Frederico Carvalhão Gil, antigo funcionário do Serviço de Informações de Segurança (SIS), é acusado juntamente com um cidadão russo de espionagem, corrupção e violação do segredo de Estado.

O antigo funcionário do Serviço de Informações de Segurança (SIS) Frederico Carvalhão Gil e um cidadão russo do Serviço Externo da Federação Russa foram formalmente acusados de espionagem, violação de segredo de Estado e corrupção ativa e passiva agravados, informou, esta quinta-feira, a Procuradoria-Geral da República (PGR).

No comunicado enviado esta tarde às redações, a PGR explica que o Serviço Externo da Federação Russa (SVR) terá acedido a informações cobertas pelo segredo de Estado, que terão sido cedidas pelo funcionário do SIS, a troco de dinheiro.
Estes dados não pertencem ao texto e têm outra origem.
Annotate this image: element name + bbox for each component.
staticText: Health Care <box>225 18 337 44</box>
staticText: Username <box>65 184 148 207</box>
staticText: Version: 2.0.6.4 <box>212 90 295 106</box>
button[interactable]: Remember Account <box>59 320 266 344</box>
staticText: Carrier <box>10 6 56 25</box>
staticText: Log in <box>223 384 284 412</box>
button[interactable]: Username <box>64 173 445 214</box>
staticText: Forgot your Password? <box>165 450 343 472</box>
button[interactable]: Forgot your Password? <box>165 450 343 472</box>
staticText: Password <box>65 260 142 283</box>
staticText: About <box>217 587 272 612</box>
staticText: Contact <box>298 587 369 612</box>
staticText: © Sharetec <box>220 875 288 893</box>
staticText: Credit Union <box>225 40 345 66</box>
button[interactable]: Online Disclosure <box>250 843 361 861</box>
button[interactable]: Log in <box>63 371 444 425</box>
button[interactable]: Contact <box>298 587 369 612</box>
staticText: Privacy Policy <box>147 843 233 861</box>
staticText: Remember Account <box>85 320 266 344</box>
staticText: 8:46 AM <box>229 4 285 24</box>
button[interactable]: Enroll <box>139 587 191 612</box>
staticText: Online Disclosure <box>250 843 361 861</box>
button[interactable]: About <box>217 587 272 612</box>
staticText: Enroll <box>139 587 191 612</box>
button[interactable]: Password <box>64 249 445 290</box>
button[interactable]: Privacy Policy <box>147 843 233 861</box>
Terão existido três encontros entre ambos os arguidos.

O terceiro encontro, que teve lugar em Roma a 21 de maio de 2016, foi antecipado pelo Ministério Público, que expediu uma Carta Rogatória às autoridades italianas, para que estas pudessem vigiar os suspeitos em colaboração com três elementos destacados da Polícia Judiciária. Foram ainda emitidos Mandados de Detenção Europeus contra os suspeitos.

O quadro legal permitiu então que a polícia italiana atuasse assim que se confirmou o terceiro encontro, pelo que revistaram os suspeitos e os respetivos quartos de hotel. O documento que continha as informações de segredo de Estado foi encontrado na posse do cidadão Russo. Ao funcionário da SIS, foram apreendidos os 10 mil euros que recebeu pela cedência da informação, entre outros documentos e objetos.

O funcionário do SIS foi entregue às autoridades portuguesas e entrou em prisão preventiva após o primeiro interrogatório. Depois a medida foi substituída e foi obrigado a permanecer em casa sobre vigilância eletrónica. Relativamente ao oficial da entidade russa, não foi entregue às autoridades portuguesas por decisão do tribunal italiano, o Corte Di Appello Di Roma. Foi mais tarde libertado e terá regressado ao país de origem, desconhecendo-se o atual paradeiro. É ainda assim considerado arguido por “dedução da acusação”.